The international crude oil market has experienced a dramatic surge of over 40% in prices within a mere 15-day period, escalating from approximately $73 per barrel on February 27 to around $103 per barrel by March 13, 2026. This sharp increase is a direct consequence of the intensifying military conflict involving the United States, Israel, and Iran, which began with coordinated strikes on Iranian military assets and leadership on February 28. The conflict has significantly disrupted global energy supply routes, with particular concern centered on the Strait of Hormuz, a vital chokepoint for international oil transportation. Market analysts attribute the price spike to growing anxiety over potential supply shortages and heightened geopolitical instability.
The escalation began with wide-ranging direct attacks by U.S. and Israeli forces on Iranian military infrastructure and leadership, reportedly resulting in the death of Iran's Supreme Leader, Ayatollah Ali Khamenei. This event further intensified regional geopolitical tensions, leading to a substantial increase in the risk premium demanded by traders for oil. The disruption to shipping through the Strait of Hormuz, through which approximately one-fifth of global oil and liquefied natural gas (LNG) normally flows, has had a cascading effect on energy markets worldwide.
Several credible news outlets have corroborated these claims, including Bloomberg, The Hindu, AP News, CBS News, and Rediff.com, all reporting on the surge in oil prices and its connection to the US-Israel-Iran conflict and the resulting impact on the Strait of Hormuz. The Economic Times itself has reported extensively on this issue, with its reporting being consistent with other major news sources regarding the price increase and its causes.
While the core claims of a significant price surge due to the conflict are verified, the exact percentage increase and specific dates can vary slightly between sources, but the general trend and magnitude are consistent. The increase from $73 to $103 represents approximately a 41.1% rise in a short span, a figure widely reported.
The news is of global significance, affecting economies worldwide, but with particular impact on Asian economies due to their reliance on Middle Eastern oil. The conflict's effects are not limited to crude oil prices, with gasoline prices also rising significantly, impacting consumers at the pump and contributing to broader inflationary pressures. Experts warn that the duration of the conflict will determine the extent of its long-term economic consequences, including potential impacts on inflation and global growth.
The Economic Times, while generally considered a reputable source for business and economic news in India, has received mixed reviews regarding its overall reliability and potential for bias. Some analyses suggest it has generally high accuracy but may occasionally exhibit framing bias or selective reporting. Other sources rate it as 'Questionable' based on 'numerous failed fact checks'. However, for this specific report, its claims are corroborated by multiple other reliable international news outlets.
This news falls under the categories of Global Economy, Geopolitics, and Energy. The events are unfolding on a global scale, directly impacting international markets and diplomatic relations. The urgency is high due to the immediate economic consequences and the potential for further escalation of the conflict and its ripple effects on global stability.

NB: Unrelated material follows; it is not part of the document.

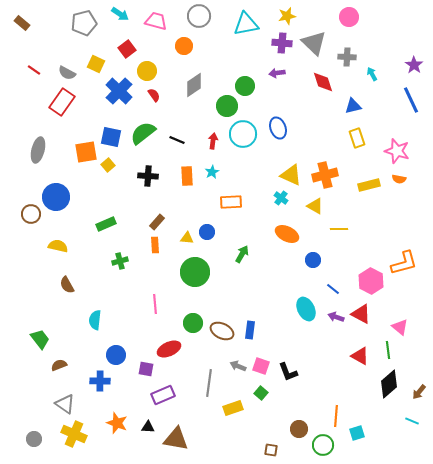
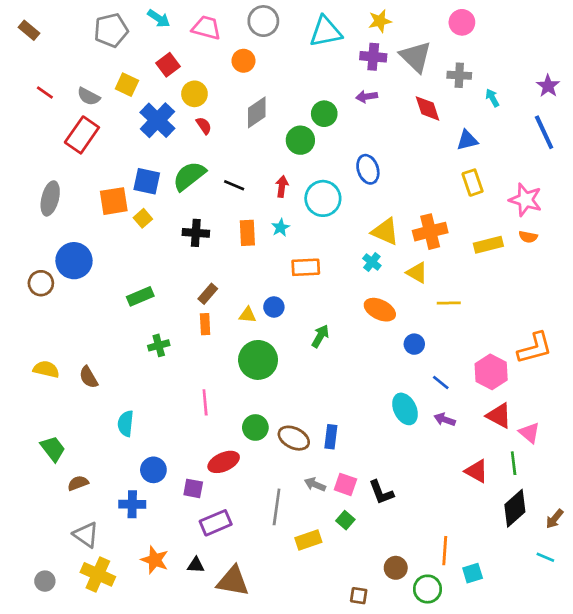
cyan circle: (243, 134) -> (323, 198), moved
yellow semicircle: (58, 246) -> (46, 369), moved
red triangle: (361, 314) -> (499, 416), moved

Frequently Asked Questions
What has caused the recent surge in crude oil prices?
The recent surge in crude oil prices is primarily attributed to the escalating conflict between the United States, Israel, and Iran. The military actions and heightened geopolitical tensions have disrupted vital energy supply routes, particularly the Strait of Hormuz, leading to fears of supply shortages.
How much have oil prices increased, and over what period?

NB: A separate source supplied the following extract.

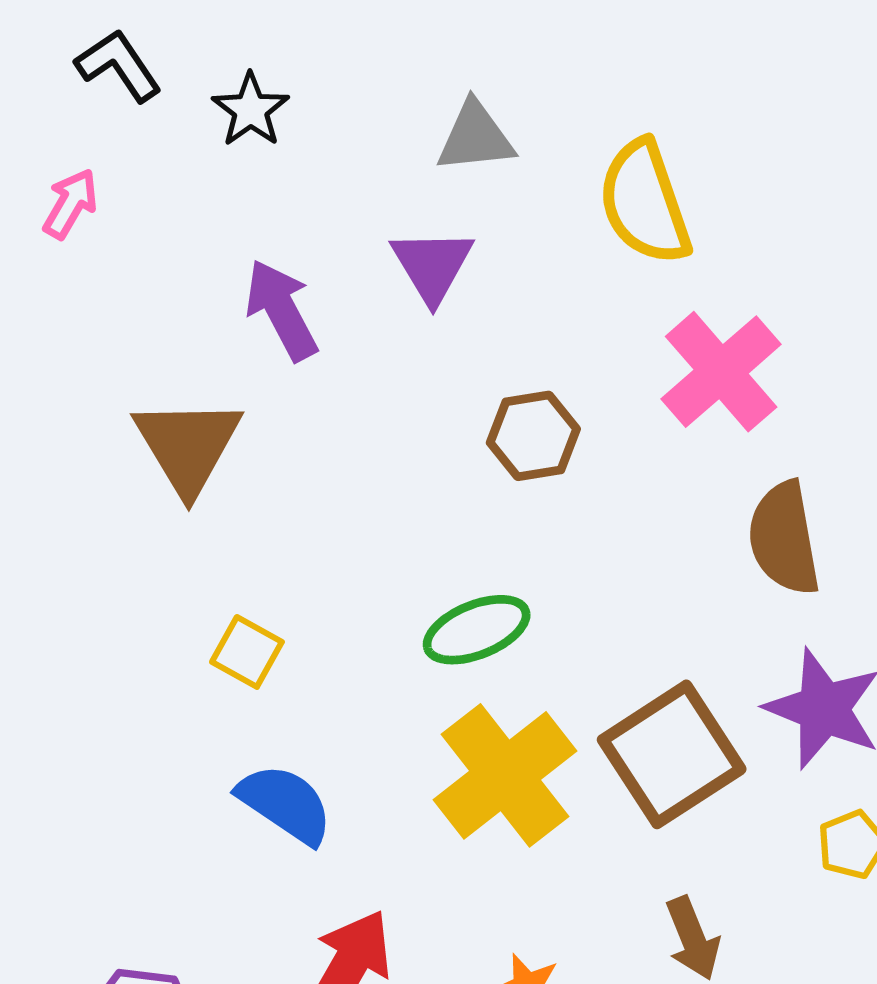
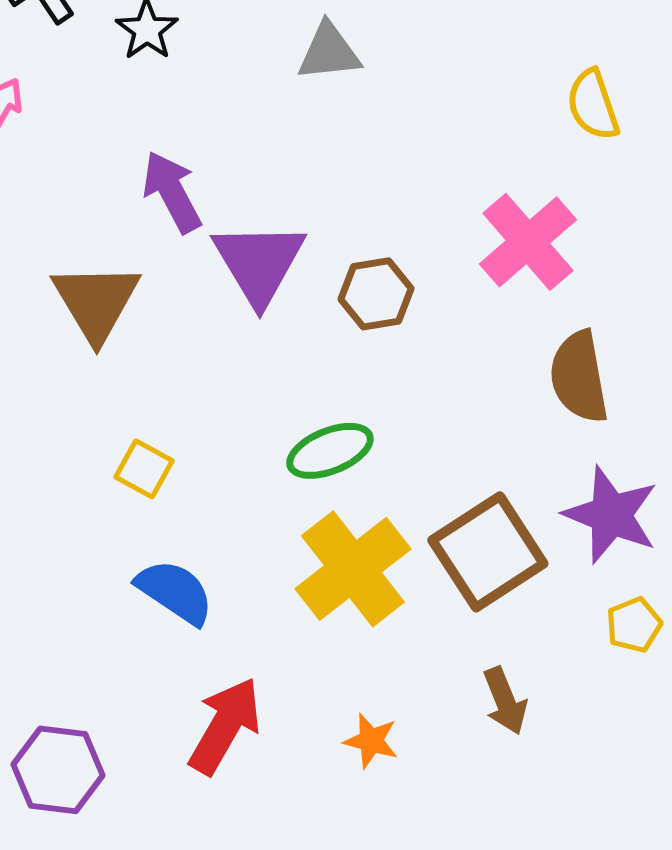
yellow semicircle: (645, 202) -> (593, 105), moved, size x0.7
purple triangle: (432, 265) -> (259, 263), moved, size x1.4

Crude oil prices have surged by over 40% in approximately 15 days, rising from around $73 per barrel on February 27 to nearly $103 per barrel by March 13, 2026. This represents an absolute increase of about $30 per barrel.
Why is the Strait of Hormuz important for oil prices?
The Strait of Hormuz is one of the world's most critical maritime chokepoints for oil transportation, through which a significant portion of global oil supply passes. Any disruption or threat to shipping in this strait immediately impacts global energy markets and drives up prices due to concerns about supply availability.
What is the broader economic impact of these rising oil prices?
Rising oil prices contribute to increased gasoline and fuel costs, impacting consumers directly at the pump and indirectly through higher prices for goods and services that rely on transportation. This can also lead to broader inflationary pressures and potentially slow down global economic growth.